((

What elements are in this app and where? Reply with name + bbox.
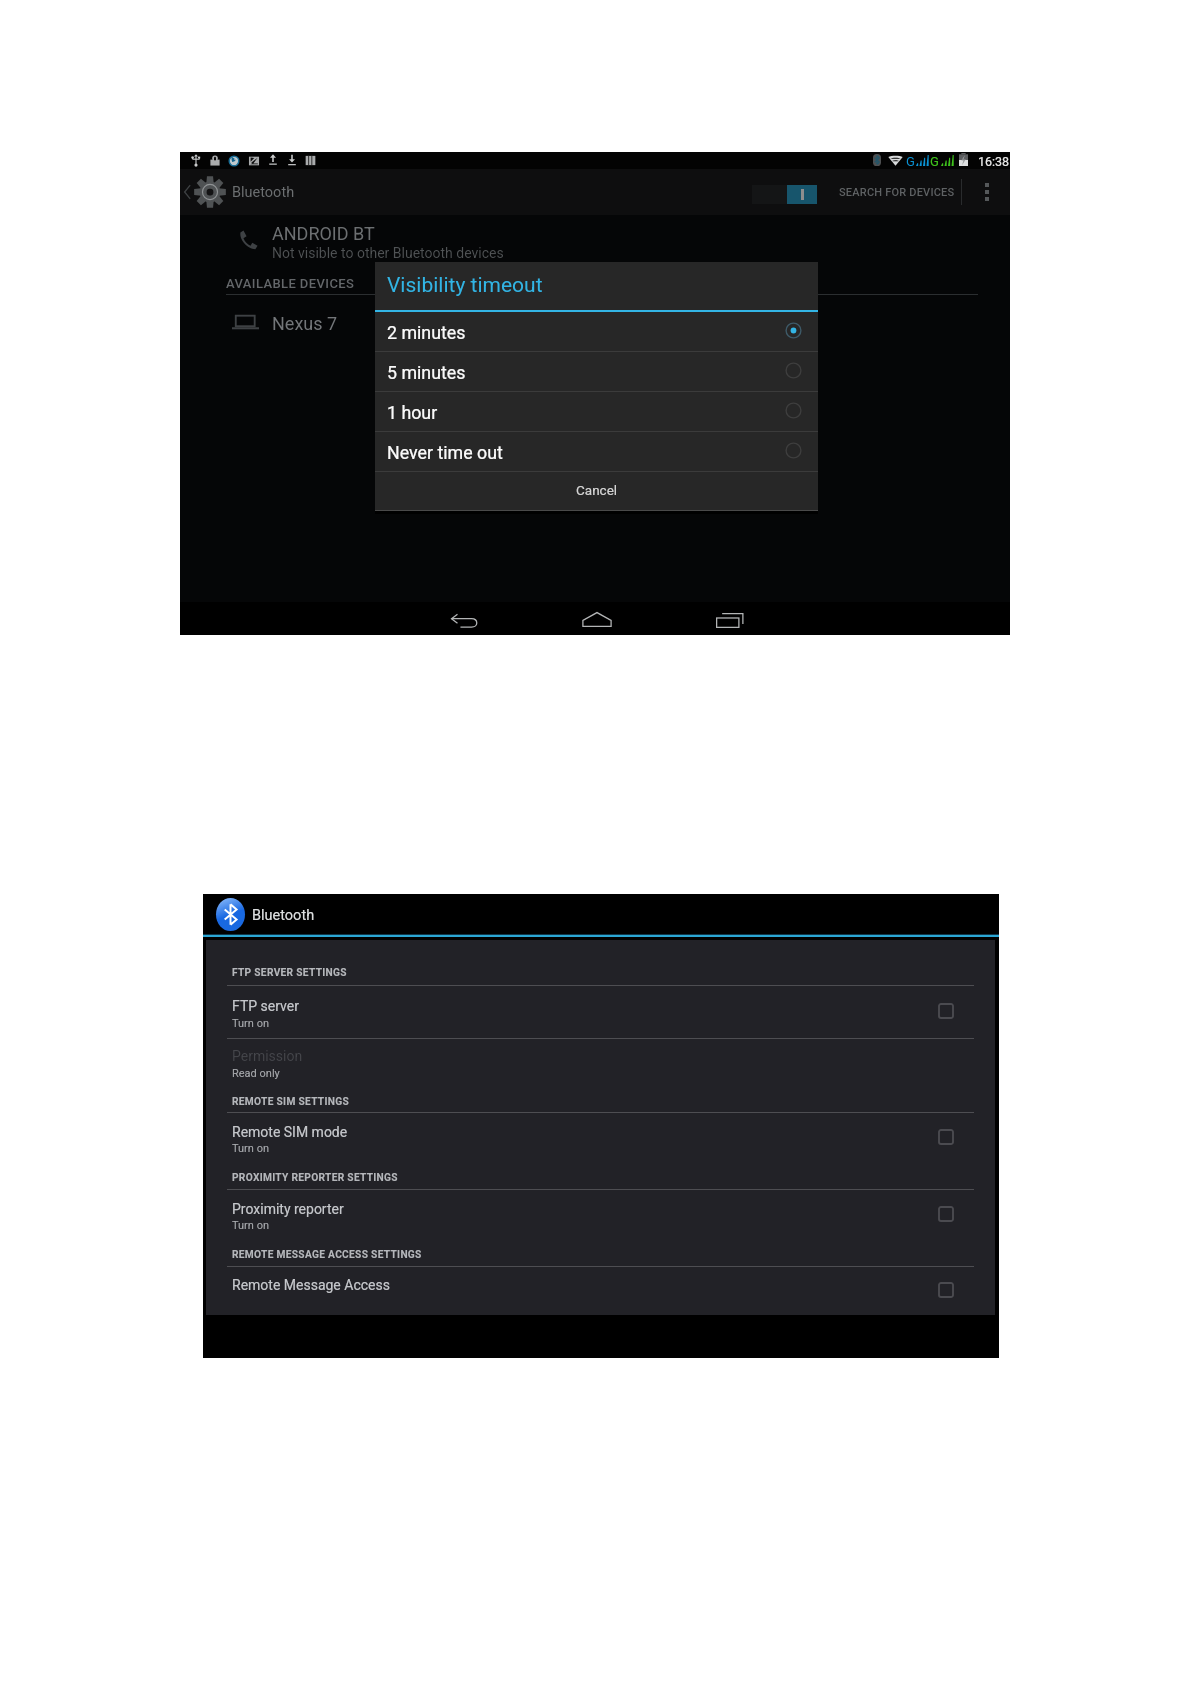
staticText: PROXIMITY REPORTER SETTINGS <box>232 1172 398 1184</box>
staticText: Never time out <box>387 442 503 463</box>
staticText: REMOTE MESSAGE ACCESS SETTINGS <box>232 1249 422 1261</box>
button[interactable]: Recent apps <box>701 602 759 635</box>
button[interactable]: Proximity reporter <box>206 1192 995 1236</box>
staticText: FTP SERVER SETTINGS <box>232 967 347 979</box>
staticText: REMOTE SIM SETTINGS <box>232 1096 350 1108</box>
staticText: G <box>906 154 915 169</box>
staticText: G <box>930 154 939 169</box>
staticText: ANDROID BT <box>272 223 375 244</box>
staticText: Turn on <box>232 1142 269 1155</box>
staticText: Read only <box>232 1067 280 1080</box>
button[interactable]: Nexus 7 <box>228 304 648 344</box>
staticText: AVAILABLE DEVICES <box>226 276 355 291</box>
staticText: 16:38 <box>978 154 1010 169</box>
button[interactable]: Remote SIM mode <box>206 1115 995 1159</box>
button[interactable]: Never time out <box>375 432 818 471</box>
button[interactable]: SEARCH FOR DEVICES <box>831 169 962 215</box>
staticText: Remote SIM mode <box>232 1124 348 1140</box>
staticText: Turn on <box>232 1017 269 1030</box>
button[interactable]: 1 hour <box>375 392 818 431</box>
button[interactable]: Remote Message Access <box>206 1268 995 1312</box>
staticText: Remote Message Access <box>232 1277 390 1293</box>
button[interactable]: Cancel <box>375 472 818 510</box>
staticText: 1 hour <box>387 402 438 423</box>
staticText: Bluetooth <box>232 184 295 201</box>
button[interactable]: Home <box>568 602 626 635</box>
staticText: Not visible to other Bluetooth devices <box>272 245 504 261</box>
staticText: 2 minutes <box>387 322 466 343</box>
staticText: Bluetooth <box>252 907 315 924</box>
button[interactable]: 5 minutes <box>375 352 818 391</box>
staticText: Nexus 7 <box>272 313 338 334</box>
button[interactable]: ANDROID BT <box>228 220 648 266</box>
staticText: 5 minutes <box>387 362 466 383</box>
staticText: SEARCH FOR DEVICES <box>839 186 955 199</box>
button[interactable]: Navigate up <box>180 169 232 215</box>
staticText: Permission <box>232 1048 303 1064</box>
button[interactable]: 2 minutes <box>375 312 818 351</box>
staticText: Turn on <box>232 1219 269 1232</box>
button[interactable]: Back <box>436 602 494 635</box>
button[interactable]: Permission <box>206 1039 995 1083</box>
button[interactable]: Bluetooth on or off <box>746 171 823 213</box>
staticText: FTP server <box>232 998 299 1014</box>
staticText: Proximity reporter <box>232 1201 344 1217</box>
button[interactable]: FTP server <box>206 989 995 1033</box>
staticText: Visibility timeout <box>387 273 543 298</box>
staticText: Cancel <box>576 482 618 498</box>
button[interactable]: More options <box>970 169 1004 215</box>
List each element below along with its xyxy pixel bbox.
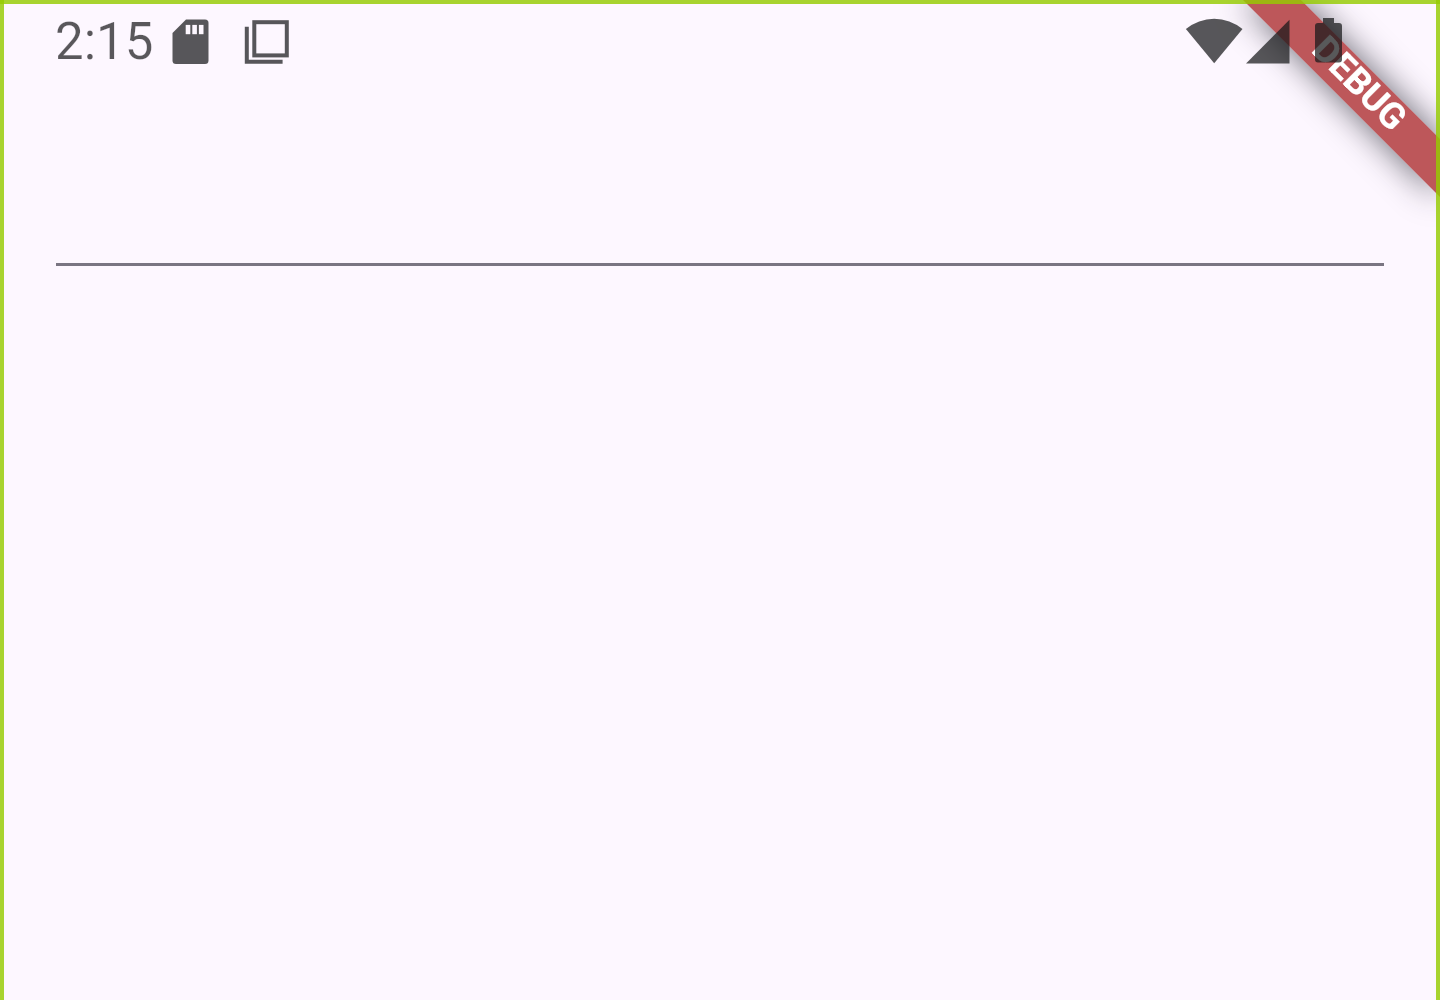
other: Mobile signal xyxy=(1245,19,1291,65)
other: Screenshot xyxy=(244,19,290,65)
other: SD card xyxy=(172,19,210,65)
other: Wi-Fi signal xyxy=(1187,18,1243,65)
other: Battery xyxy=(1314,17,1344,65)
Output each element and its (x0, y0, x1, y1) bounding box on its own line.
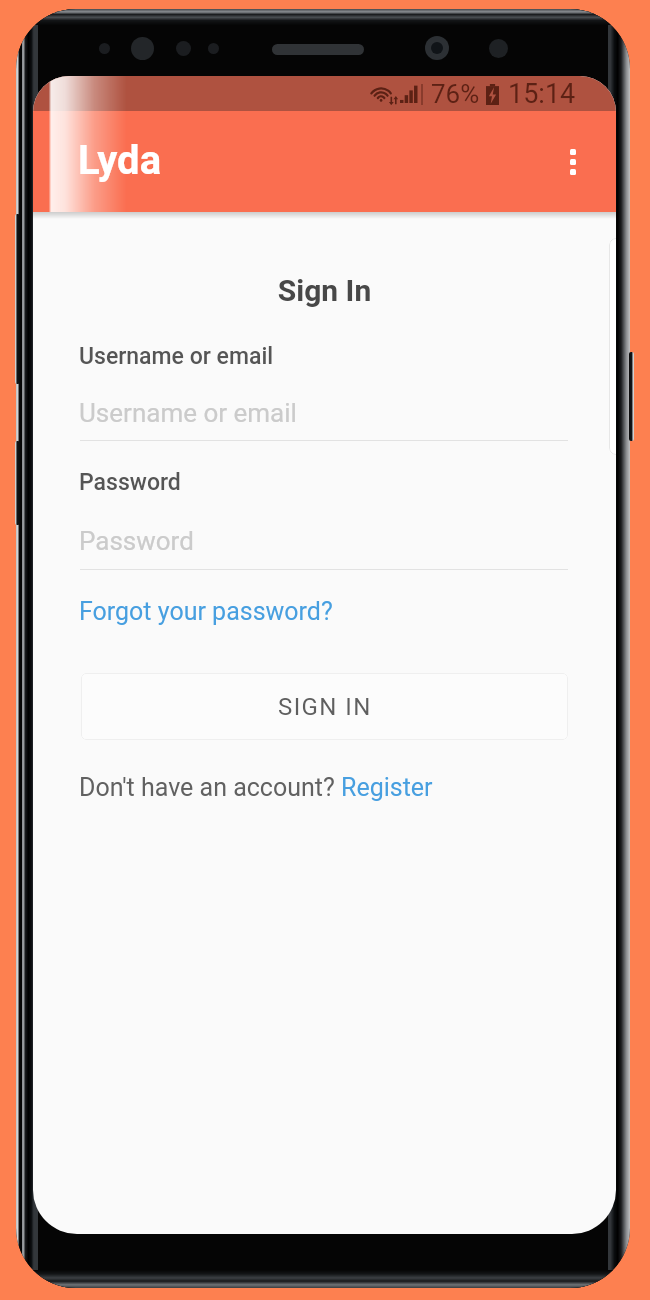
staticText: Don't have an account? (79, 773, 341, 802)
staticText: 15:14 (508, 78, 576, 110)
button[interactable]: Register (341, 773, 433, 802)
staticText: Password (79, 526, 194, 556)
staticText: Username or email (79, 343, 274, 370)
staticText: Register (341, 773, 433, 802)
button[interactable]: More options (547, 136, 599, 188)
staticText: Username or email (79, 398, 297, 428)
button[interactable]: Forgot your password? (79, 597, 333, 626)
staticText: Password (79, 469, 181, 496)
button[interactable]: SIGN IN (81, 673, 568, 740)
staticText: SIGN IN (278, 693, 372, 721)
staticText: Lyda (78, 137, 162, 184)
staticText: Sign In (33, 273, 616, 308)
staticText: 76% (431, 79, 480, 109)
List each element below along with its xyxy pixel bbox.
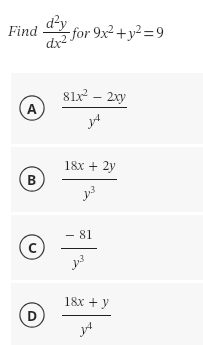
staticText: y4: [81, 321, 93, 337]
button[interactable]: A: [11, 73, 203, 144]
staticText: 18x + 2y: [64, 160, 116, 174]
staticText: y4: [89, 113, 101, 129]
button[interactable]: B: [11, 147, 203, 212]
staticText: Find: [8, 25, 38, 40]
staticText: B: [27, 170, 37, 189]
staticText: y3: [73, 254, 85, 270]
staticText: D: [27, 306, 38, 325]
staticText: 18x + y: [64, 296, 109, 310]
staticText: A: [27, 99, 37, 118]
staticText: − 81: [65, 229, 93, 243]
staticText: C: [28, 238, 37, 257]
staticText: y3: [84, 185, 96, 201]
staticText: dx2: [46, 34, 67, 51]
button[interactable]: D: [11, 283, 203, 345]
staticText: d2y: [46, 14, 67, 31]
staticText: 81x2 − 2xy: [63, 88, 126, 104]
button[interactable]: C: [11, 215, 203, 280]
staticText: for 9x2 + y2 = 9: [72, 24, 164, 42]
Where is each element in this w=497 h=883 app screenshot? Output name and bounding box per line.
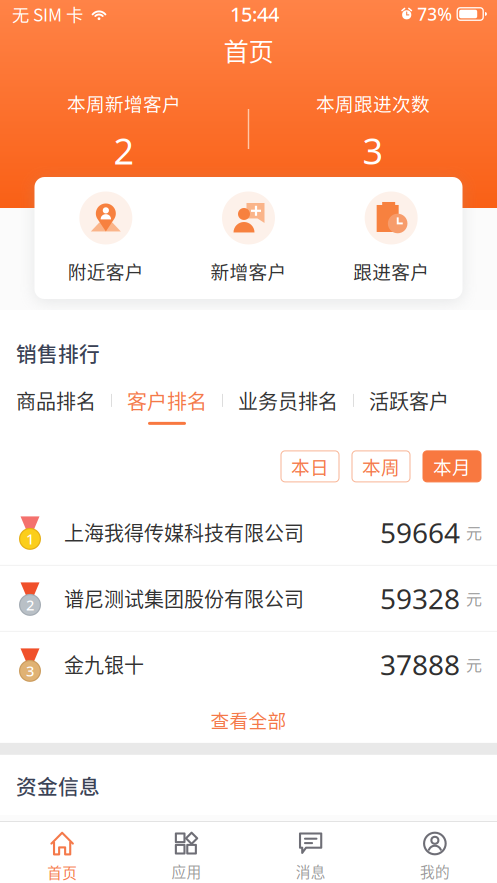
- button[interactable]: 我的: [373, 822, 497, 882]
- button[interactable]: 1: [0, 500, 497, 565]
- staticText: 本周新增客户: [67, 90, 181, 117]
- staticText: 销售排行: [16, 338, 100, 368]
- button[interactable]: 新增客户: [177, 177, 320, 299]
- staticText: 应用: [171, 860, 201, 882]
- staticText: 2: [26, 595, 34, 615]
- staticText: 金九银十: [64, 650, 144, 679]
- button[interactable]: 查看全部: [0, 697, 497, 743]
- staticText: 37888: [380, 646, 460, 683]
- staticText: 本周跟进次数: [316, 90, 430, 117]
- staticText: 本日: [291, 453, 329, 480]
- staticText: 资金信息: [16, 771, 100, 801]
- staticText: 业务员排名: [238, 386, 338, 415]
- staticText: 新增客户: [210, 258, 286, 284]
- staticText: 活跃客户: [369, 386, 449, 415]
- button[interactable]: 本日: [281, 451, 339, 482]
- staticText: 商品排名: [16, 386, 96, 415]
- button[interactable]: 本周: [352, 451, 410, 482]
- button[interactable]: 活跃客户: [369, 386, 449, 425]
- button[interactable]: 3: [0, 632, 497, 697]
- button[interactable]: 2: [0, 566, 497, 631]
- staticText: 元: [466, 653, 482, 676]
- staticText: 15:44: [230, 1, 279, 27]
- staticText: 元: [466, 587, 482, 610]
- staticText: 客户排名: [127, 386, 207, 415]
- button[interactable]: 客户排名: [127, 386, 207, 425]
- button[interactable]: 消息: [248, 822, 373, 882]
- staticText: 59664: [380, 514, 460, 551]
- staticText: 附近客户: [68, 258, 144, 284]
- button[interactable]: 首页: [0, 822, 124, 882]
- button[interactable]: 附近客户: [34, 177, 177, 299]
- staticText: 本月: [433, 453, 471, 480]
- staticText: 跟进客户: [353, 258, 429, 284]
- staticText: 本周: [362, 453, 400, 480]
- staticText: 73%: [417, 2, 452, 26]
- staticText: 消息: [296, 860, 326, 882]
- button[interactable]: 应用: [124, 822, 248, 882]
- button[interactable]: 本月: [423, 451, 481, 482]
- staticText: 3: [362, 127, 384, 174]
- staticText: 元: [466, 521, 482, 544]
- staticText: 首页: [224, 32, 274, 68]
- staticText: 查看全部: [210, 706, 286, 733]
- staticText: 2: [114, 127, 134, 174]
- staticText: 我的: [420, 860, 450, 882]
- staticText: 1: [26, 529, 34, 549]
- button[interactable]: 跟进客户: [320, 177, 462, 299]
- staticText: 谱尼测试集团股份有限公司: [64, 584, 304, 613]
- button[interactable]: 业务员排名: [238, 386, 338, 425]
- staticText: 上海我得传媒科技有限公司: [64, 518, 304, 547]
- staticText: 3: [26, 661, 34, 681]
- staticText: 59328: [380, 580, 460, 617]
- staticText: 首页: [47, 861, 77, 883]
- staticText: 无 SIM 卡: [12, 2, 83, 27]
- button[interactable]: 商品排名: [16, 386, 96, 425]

))

▸ AIM OF THE EXERCISE
Go through the listing, and whenever a line contains the string "this", copy that line.

▸ EXERCISE OUTPUT
What elements are in this app and where? Reply with name + bbox.
Where is each element in this w=497 h=883 app screenshot? Output name and bounding box per line.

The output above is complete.